Orlando-based Florida Hospital has used RTLS information to streamline its OR flow by visualizing turnaround times for different processes involved in surgery. Because a typical hospital’s surgical admissions can account for as much as half its annual revenue, delays in cases due to slow turnover or inefficiencies in the supply chain can have major financial consequences. An OR is thus ripe for efficiency gains that can yield financial benefits while improving patient satisfaction and safety.

At a recent HIMSS conference a presentation was delivered about Florida Hospital, which uses RTLS technology to automatically record different milestones, creating a record of patient flow and workflow — information that could be used to identify problem transitions, streamline workflows, increase patient volume and reduce overtime costs. Florida Hospital implemented a system that avoided the need for overworked staff to flag such milestones manually. The system was organized so that staff was still able to manually enter information relevant to any outlying data points. This last capability — and the larger recognition that big data must sometimes be tempered or qualified by individual input — was crucial to involving staff in the overall improvement project and to increasing staff morale.

New insights
RTLS hardware is used for answering on-the-ground questions while also providing the basis for asking, and answering, bigger, longer-term questions about operational efficiency. Retrospective analytics can draw on RTLS data to create a history of almost any asset in the hospital. This capability saves time for staff tasked with meeting grant reporting requirements, but it can also yield insight about underutilization or obsolete equipment. Retrospective analytics can help decision-makers and managers visualize how an asset interacts with staff flow and patient flow using time and location data points, illuminating patterns that can be compared to staffing levels, unnecessary wait times or even certain clinical outcomes. When combined with other data streams, these patterns and pathways might be more rigorously investigated for their relationship to metrics such as patient or staff satisfaction, spatial redesign efforts or some other area of inquiry.
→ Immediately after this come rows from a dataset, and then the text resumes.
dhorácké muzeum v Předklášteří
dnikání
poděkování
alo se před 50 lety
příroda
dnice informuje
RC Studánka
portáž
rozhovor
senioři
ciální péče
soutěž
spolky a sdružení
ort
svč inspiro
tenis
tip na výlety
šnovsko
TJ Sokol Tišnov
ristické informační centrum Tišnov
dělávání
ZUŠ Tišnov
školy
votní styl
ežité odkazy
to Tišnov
Such investigations are not yet the norm in health care. In fact, even retrospective analysis requires that leaders take the time to step back, pose the right questions and drill down past the report to identify and evaluate the possible causes of any answer they get. Because other real-time decisions may feel more pressing, this kind of sleuthing can appear secondary, and typically gets de-emphasized.
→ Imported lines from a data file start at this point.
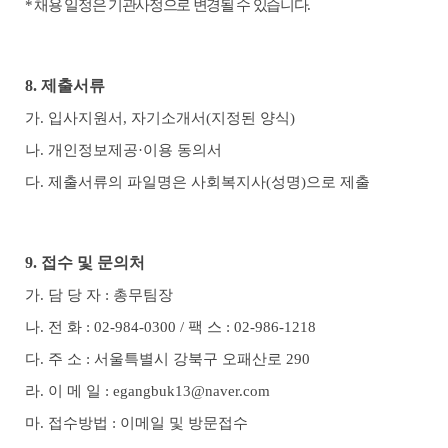
*
채용 일정은 기관사정으로 변경될 수 있습니다
.
8.
제출서류
가
.
입사지원서
,
자기소개서
(
지정된 양식
)
나
.
개인정보제공
·
이용 동의서
다
.
제출서류의 파일명은 사회복지사
(
성명
)
으로 제출
9.
접수 및 문의처
가
.
담 당 자
:
총무팀장
나
.
전 화
: 02-984-0300 /
팩 스
: 02-986-1218
다
.
주 소
:
서울특별시 강북구 오패산로
290
라
.
이 메 일
: egangbuk13@naver.com
마
.
접수방법
:
이메일 및 방문접수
According to McKinsey’s "The age of analytics: Competing in a data-driven world" (December 2016), one of two major barriers to the use of big data in health care is that it still “need[s] to demonstrate clinical utility to gain acceptance.” The report notes that location-based services and retail have made the best use of data and analytics. These sectors have captured the most value from analytics initiatives. In contrast, the authors note, “manufacturing, the EU public sector, and health care [in the United States] have captured less than 30 percent of the potential value we highlighted five years ago.”
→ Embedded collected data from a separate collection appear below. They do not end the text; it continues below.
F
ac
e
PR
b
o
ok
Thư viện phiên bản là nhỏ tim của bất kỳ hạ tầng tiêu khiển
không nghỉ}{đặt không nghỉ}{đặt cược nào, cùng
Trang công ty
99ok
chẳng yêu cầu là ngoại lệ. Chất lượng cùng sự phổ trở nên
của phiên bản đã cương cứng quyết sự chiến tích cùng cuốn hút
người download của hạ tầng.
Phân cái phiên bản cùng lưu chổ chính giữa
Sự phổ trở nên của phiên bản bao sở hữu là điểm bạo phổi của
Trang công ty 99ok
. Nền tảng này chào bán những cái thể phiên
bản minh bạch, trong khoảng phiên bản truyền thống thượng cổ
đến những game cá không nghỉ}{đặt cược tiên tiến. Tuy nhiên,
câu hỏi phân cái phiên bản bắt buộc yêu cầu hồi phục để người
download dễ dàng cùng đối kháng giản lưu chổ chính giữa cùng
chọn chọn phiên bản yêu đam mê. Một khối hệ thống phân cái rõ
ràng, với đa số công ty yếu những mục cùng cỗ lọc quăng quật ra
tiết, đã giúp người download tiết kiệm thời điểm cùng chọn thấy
Because of the basic facts it establishes — namely, the location of people and things and the time spent there — RTLS data is one of the data streams most fundamental to changing this situation. Learning who performed different interventions, how long they took, where they occurred and with what equipment — combined with the relevant data about the intervention’s outcomes for patient health, safety and satisfaction — would help put to rest certain questions about effectiveness and undoubtedly uncover new areas and insights of clinical utility. Analytics insights can be as bold, but typically no bolder, than the people asking the questions. In this new world of potential, hospitals must identify where they are confounded by “black box” situations, and decide where they stand to make the greatest improvements. By combining the robust data like that of RTLS with a flexible analytics package, hospitals can draw out correlations and operational knowledge that canbe tested for validity and refined.